> **Brief**
Beginning with the line that contains "Mobile UI element", reproduce the remaining lines of the material exactly, up to and including the last one, but no pictures.
--- START ---
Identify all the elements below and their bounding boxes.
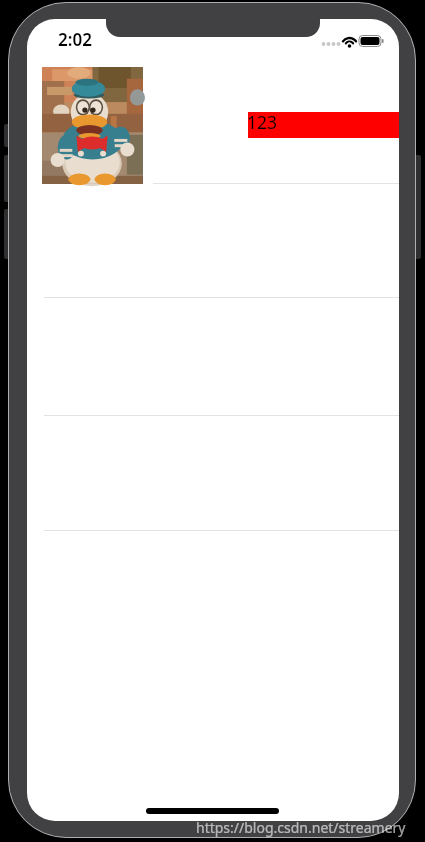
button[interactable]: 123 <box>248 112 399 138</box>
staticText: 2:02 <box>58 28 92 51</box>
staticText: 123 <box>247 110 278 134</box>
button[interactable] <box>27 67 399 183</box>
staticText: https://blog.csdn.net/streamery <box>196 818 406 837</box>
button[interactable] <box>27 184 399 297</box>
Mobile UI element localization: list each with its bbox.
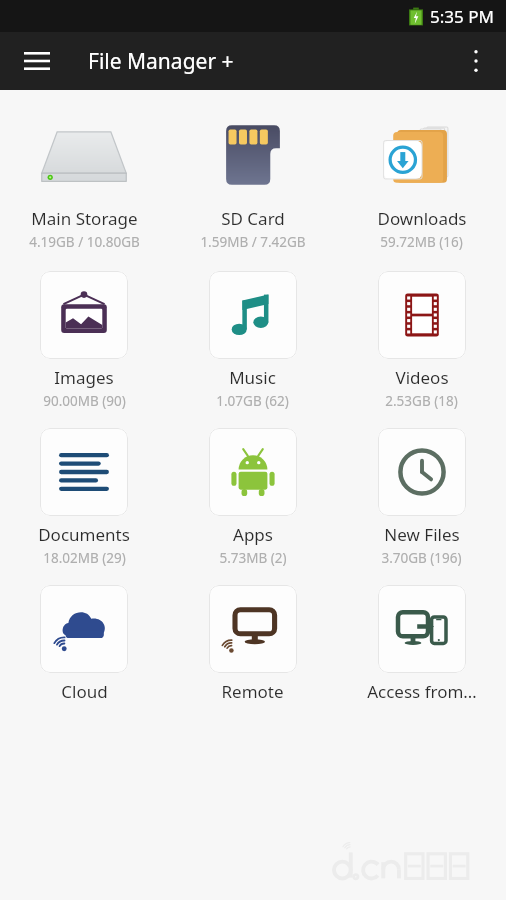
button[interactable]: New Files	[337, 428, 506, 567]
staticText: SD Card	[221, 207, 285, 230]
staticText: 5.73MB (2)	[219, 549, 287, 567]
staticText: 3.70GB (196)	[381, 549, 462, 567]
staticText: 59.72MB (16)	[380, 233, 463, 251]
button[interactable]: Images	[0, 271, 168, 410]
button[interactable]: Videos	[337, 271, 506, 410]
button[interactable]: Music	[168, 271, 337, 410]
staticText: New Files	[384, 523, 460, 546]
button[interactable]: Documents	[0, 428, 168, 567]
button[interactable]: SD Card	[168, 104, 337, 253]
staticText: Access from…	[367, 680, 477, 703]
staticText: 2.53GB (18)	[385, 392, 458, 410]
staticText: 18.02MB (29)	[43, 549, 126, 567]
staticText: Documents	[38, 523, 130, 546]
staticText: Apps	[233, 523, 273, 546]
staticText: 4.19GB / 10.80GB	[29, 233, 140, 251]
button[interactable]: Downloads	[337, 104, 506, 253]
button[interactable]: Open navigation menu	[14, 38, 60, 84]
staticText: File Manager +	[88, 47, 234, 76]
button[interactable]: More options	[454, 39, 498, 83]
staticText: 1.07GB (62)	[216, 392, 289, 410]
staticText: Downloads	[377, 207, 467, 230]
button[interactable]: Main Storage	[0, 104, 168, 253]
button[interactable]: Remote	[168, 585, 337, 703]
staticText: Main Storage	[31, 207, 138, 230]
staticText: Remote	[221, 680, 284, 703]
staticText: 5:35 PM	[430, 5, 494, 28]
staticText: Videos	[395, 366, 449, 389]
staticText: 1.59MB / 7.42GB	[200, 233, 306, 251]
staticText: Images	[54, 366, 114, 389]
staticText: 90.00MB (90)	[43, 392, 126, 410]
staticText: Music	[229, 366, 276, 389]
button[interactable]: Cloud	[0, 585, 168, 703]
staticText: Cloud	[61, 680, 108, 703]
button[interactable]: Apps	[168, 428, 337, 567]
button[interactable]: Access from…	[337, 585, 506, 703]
--- END ---
> **Solution to this task**
Mobile UI element localization: list each with its bbox.
button[interactable]: New Files	[337, 428, 506, 567]
staticText: SD Card	[221, 207, 285, 230]
staticText: 5.73MB (2)	[219, 549, 287, 567]
staticText: 3.70GB (196)	[381, 549, 462, 567]
staticText: 59.72MB (16)	[380, 233, 463, 251]
button[interactable]: Images	[0, 271, 168, 410]
button[interactable]: Videos	[337, 271, 506, 410]
button[interactable]: Music	[168, 271, 337, 410]
staticText: New Files	[384, 523, 460, 546]
button[interactable]: Documents	[0, 428, 168, 567]
button[interactable]: SD Card	[168, 104, 337, 253]
staticText: Access from…	[367, 680, 477, 703]
staticText: 2.53GB (18)	[385, 392, 458, 410]
staticText: 18.02MB (29)	[43, 549, 126, 567]
staticText: Documents	[38, 523, 130, 546]
staticText: Apps	[233, 523, 273, 546]
staticText: 4.19GB / 10.80GB	[29, 233, 140, 251]
button[interactable]: Downloads	[337, 104, 506, 253]
button[interactable]: Open navigation menu	[14, 38, 60, 84]
staticText: File Manager +	[88, 47, 234, 76]
button[interactable]: More options	[454, 39, 498, 83]
staticText: 1.07GB (62)	[216, 392, 289, 410]
staticText: Downloads	[377, 207, 467, 230]
button[interactable]: Main Storage	[0, 104, 168, 253]
button[interactable]: Remote	[168, 585, 337, 703]
staticText: Main Storage	[31, 207, 138, 230]
staticText: Remote	[221, 680, 284, 703]
staticText: 5:35 PM	[430, 5, 494, 28]
staticText: Videos	[395, 366, 449, 389]
staticText: 1.59MB / 7.42GB	[200, 233, 306, 251]
staticText: Images	[54, 366, 114, 389]
staticText: 90.00MB (90)	[43, 392, 126, 410]
staticText: Music	[229, 366, 276, 389]
button[interactable]: Cloud	[0, 585, 168, 703]
staticText: Cloud	[61, 680, 108, 703]
button[interactable]: Apps	[168, 428, 337, 567]
button[interactable]: Access from…	[337, 585, 506, 703]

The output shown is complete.